ABOUT THIS EXERCISE: Your task is to transcribe the records exactly, skipping every image.

DATASET EXCERPTS:
----

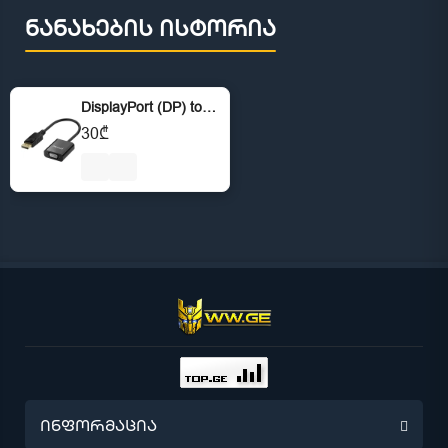
ნანახების ისტორია
DisplayPort (DP) to VGA Adapter
30₾
ინფორმაცია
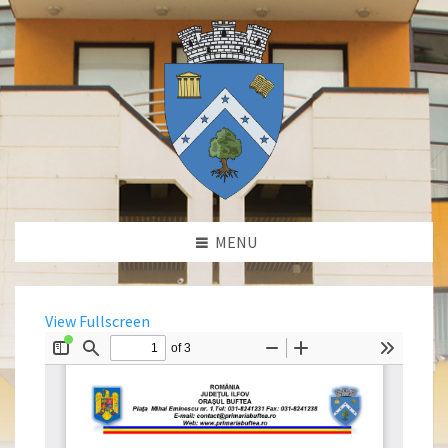
MENU
View Fullscreen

----

ANSWER TO THIS PROBLEM:
ნანახების ისტორია
DisplayPort (DP) to VGA Adapter
30₾
ინფორმაცია
MENU
View Fullscreen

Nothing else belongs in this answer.